> **What is being asked**: Begin at the top of the records below and return each line exactly through the line with "Arnagol - vyhlášky a nařízení". Skip pictures.

> **Dataset excerpts**:

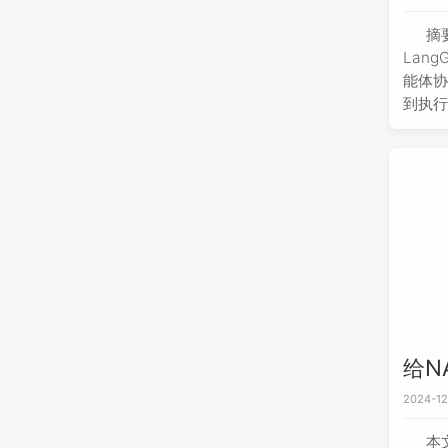
构建 D
摘
（St
Lan
协调器节
能体协
中的节
到执
常对应
景需求
员节点
一旦掌
回一个
度和
五、状
工作流
件）
传递给下一
解 De
给N
2024-12
本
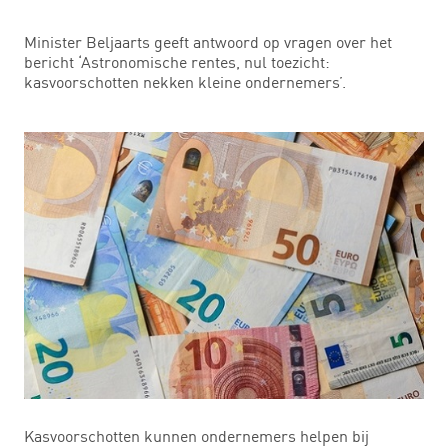
Minister Beljaarts geeft antwoord op vragen over het
bericht ‘Astronomische rentes, nul toezicht:
kasvoorschotten nekken kleine ondernemers’.
Kasvoorschotten kunnen ondernemers helpen bij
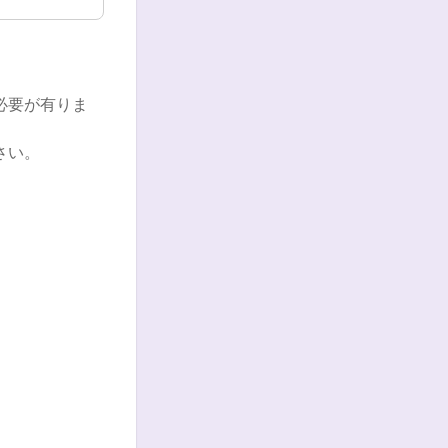
必要が有りま
さい。
。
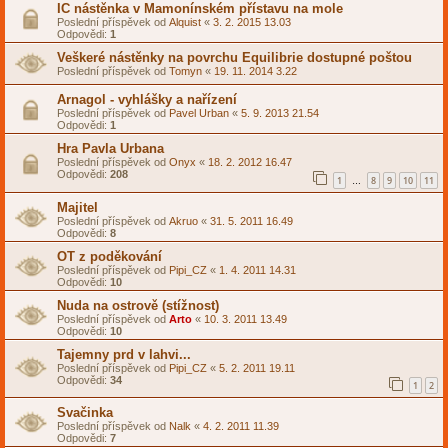
IC nástěnka v Mamonínském přístavu na mole
Poslední příspěvek od
Alquist
«
3. 2. 2015 13.03
Odpovědi:
1
Veškeré nástěnky na povrchu Equilibrie dostupné poštou
Poslední příspěvek od
Tomyn
«
19. 11. 2014 3.22
Arnagol - vyhlášky a nařízení
Poslední příspěvek od
Pavel Urban
«
5. 9. 2013 21.54
Odpovědi:
1
Hra Pavla Urbana
Poslední příspěvek od
Onyx
«
18. 2. 2012 16.47
Odpovědi:
208
1
8
9
10
11
…
Majitel
Poslední příspěvek od
Akruo
«
31. 5. 2011 16.49
Odpovědi:
8
OT z poděkování
Poslední příspěvek od
Pipi_CZ
«
1. 4. 2011 14.31
Odpovědi:
10
Nuda na ostrově (stížnost)
Poslední příspěvek od
Arto
«
10. 3. 2011 13.49
Odpovědi:
10
Tajemny prd v lahvi...
Poslední příspěvek od
Pipi_CZ
«
5. 2. 2011 19.11
Odpovědi:
34
1
2
Svačinka
Poslední příspěvek od
Nalk
«
4. 2. 2011 11.39
Odpovědi:
7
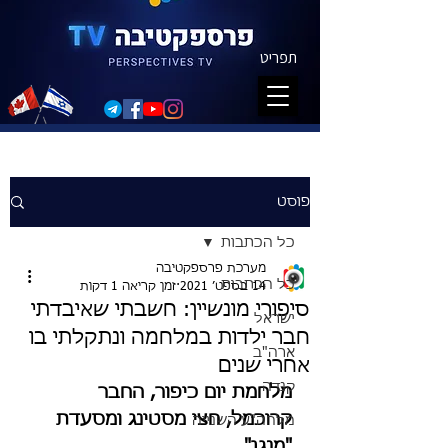
תפריט
פוסט
כל הכתבות
מערכת פרספקטיבה
כל הכתבות
14 בספט׳ 2021
זמן קריאה 1 דקות
סיפורי מונשיין: חשבתי שאיבדתי
ישראל
חבר ילדות במלחמה ונתקלתי בו
ארה"ב
אחרי שנים
קנדה
מלחמת יום כיפור, החבר 
קרוכמל, חצי מסטינג ומסעדת 
מלחה"ע השנייה
"מנגן". 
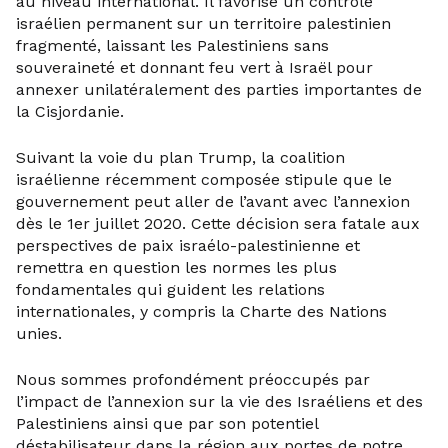
au niveau international. Il favorise un contrôle
israélien permanent sur un territoire palestinien
fragmenté, laissant les Palestiniens sans
souveraineté et donnant feu vert à Israël pour
annexer unilatéralement des parties importantes de
la Cisjordanie.
Suivant la voie du plan Trump, la coalition
israélienne récemment composée stipule que le
gouvernement peut aller de l’avant avec l’annexion
dès le 1er juillet 2020. Cette décision sera fatale aux
perspectives de paix israélo-palestinienne et
remettra en question les normes les plus
fondamentales qui guident les relations
internationales, y compris la Charte des Nations
unies.
Nous sommes profondément préoccupés par
l’impact de l’annexion sur la vie des Israéliens et des
Palestiniens ainsi que par son potentiel
déstabilisateur dans la région aux portes de notre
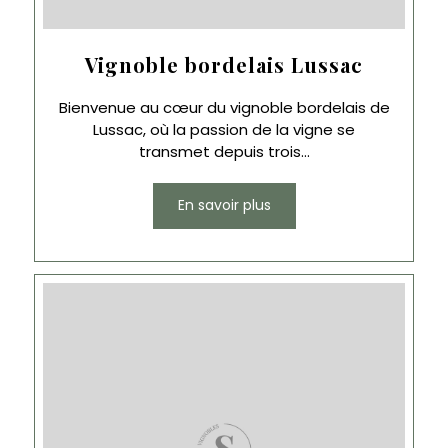
Vignoble bordelais Lussac
Bienvenue au cœur du vignoble bordelais de
Lussac, où la passion de la vigne se
transmet depuis trois...
En savoir plus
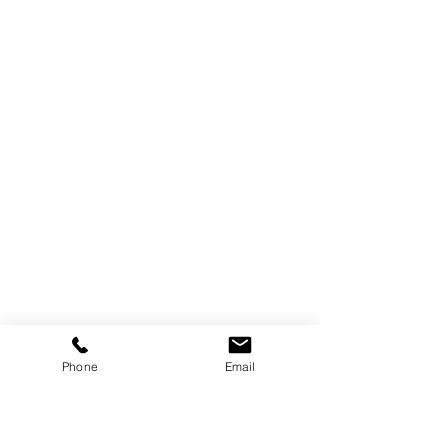
Phone
Email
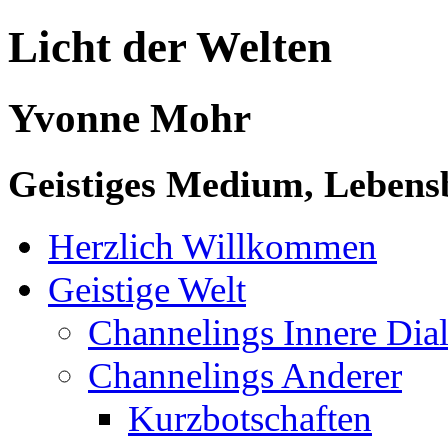
Licht der Welten
Yvonne Mohr
Geistiges Medium, Lebensb
Herzlich Willkommen
Geistige Welt
Channelings Innere Di
Channelings Anderer
Kurzbotschaften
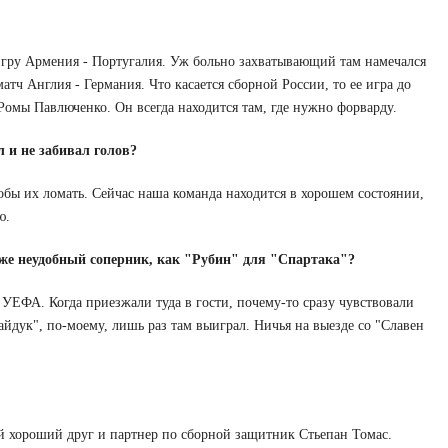
игру Армения - Португалия. Уж больно захватывающий там намечался
тч Англия - Германия. Что касается сборной России, то ее игра до
Ромы Павлюченко. Он всегда находится там, где нужно форварду.
л и не забивал голов?
тобы их ломать. Сейчас наша команда находится в хорошем состоянии,
ю.
 же неудобный соперник, как "Рубин" для "Спартака"?
е УЕФА. Когда приезжали туда в гости, почему-то сразу чувствовали
йдук", по-моему, лишь раз там выиграл. Ничья на выезде со "Славен
мой хороший друг и партнер по сборной защитник Стьепан Томас.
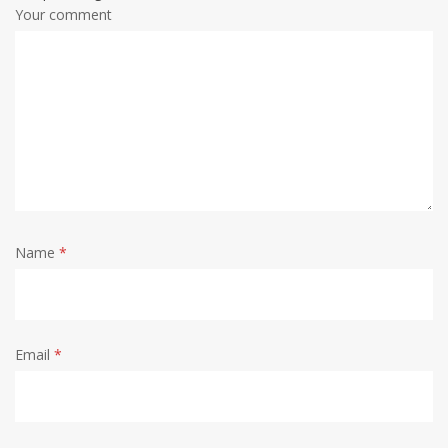
Your comment
Name
*
Email
*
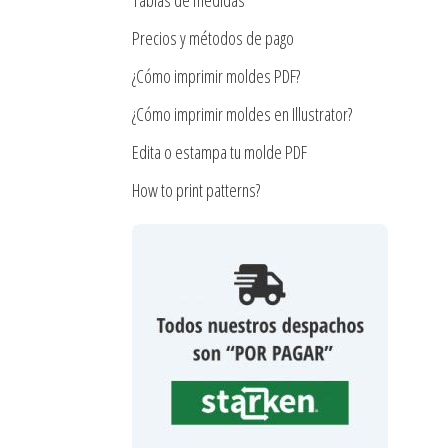
Tablas de medidas
Precios y métodos de pago
¿Cómo imprimir moldes PDF?
¿Cómo imprimir moldes en Illustrator?
Edita o estampa tu molde PDF
How to print patterns?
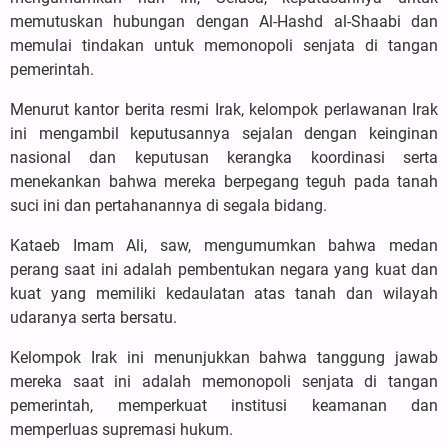
memutuskan hubungan dengan Al-Hashd al-Shaabi dan
memulai tindakan untuk memonopoli senjata di tangan
pemerintah.
Menurut kantor berita resmi Irak, kelompok perlawanan Irak
ini mengambil keputusannya sejalan dengan keinginan
nasional dan keputusan kerangka koordinasi serta
menekankan bahwa mereka berpegang teguh pada tanah
suci ini dan pertahanannya di segala bidang.
Kataeb Imam Ali, saw, mengumumkan bahwa medan
perang saat ini adalah pembentukan negara yang kuat dan
kuat yang memiliki kedaulatan atas tanah dan wilayah
udaranya serta bersatu.
Kelompok Irak ini menunjukkan bahwa tanggung jawab
mereka saat ini adalah memonopoli senjata di tangan
pemerintah, memperkuat institusi keamanan dan
memperluas supremasi hukum.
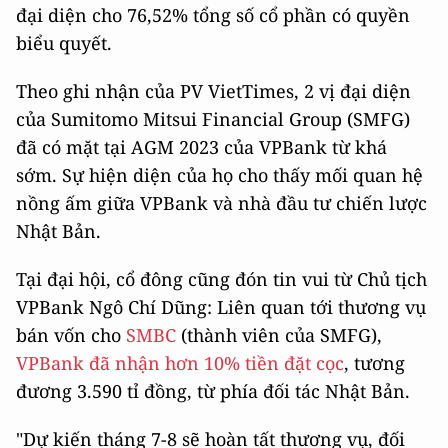
đại diện cho 76,52% tổng số cổ phần có quyền
biểu quyết.
Theo ghi nhận của PV VietTimes, 2 vị đại diện
của Sumitomo Mitsui Financial Group (SMFG)
đã có mặt tại AGM 2023 của VPBank từ khá
sớm. Sự hiện diện của họ cho thấy mối quan hệ
nồng ấm giữa VPBank và nhà đầu tư chiến lược
Nhật Bản.
Tại đại hội, cổ đông cũng đón tin vui từ Chủ tịch
VPBank Ngô Chí Dũng: Liên quan tới thương vụ
bán vốn cho
SMBC
(thành viên của SMFG),
VPBank đã nhận hơn 10% tiền đặt cọc
, tương
đương 3.590 tỉ đồng, từ phía đối tác Nhật Bản.
"Dự kiến tháng 7-8 sẽ hoàn tất thương vụ, đối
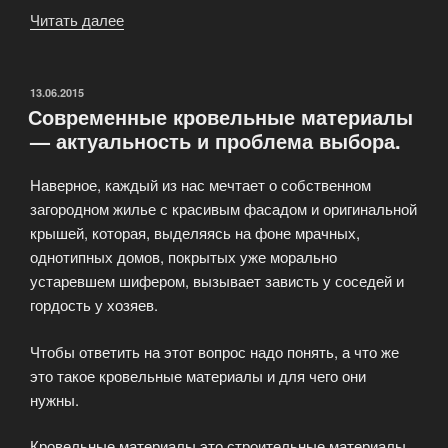
Читать далее
«Геотекстиль
инновационных
разработок
последних»
ОПУБЛИКОВАНО
13.06.2015
Современные кровельные материалы
— актуальность и проблема выбора.
Наверное, каждый из нас мечтает о собственном
загородном жилье с красивым фасадом и оригинальной
крышей, которая, выделяясь на фоне мрачных,
однотипных домов, покрытых уже морально
устаревшем шифером, вызывает зависть у соседей и
гордость у хозяев.
Чтобы ответить на этот вопрос надо понять, а что же
это такое кровельные материалы и для чего они
нужны.
Кровельные материалы это строительные материалы,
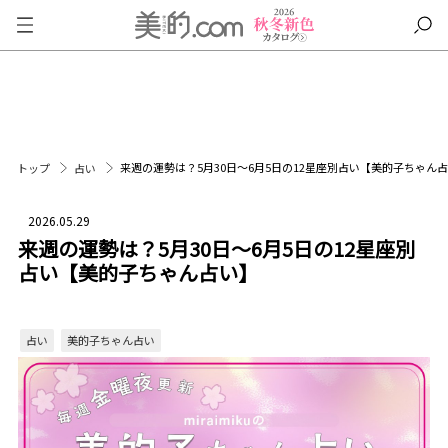
来週の運勢は？5月30日～6月5日の12星座別占い【美的子ちゃん
トップ
占い
2026.05.29
来週の運勢は？5月30日～6月5日の12星座別
占い【美的子ちゃん占い】
占い
美的子ちゃん占い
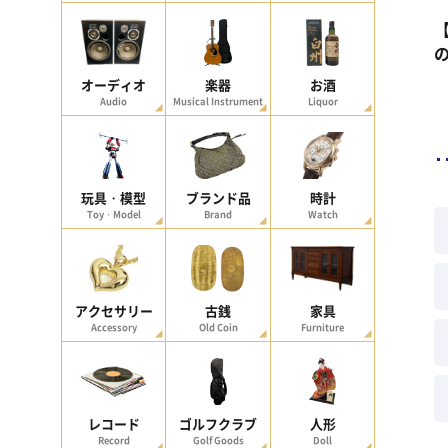
【
オーディオ
楽器
お酒
Audio
Musical Instrument
Liquor
玩具・模型
ブランド品
時計
Toy・Model
Brand
Watch
アクセサリー
古銭
家具
Accessory
Old Coin
Furniture
レコード
ゴルフクラブ
人形
Record
Golf Goods
Doll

> **Task output**:
构建 D
摘
（St
Lan
协调器节
能体协
中的节
到执
常对应
景需求
员节点
一旦掌
回一个
度和
五、状
工作流
件）
传递给下一
解 De
给N
2024-12
本
Minister Beljaarts geeft antwoord op vragen over het
bericht ‘Astronomische rentes, nul toezicht:
kasvoorschotten nekken kleine ondernemers’.
Kasvoorschotten kunnen ondernemers helpen bij
必要が有りま
さい。
。
IC nástěnka v Mamonínském přístavu na mole
Poslední příspěvek od
Alquist
«
3. 2. 2015 13.03
Odpovědi:
1
Veškeré nástěnky na povrchu Equilibrie dostupné poštou
Poslední příspěvek od
Tomyn
«
19. 11. 2014 3.22
Arnagol - vyhlášky a nařízení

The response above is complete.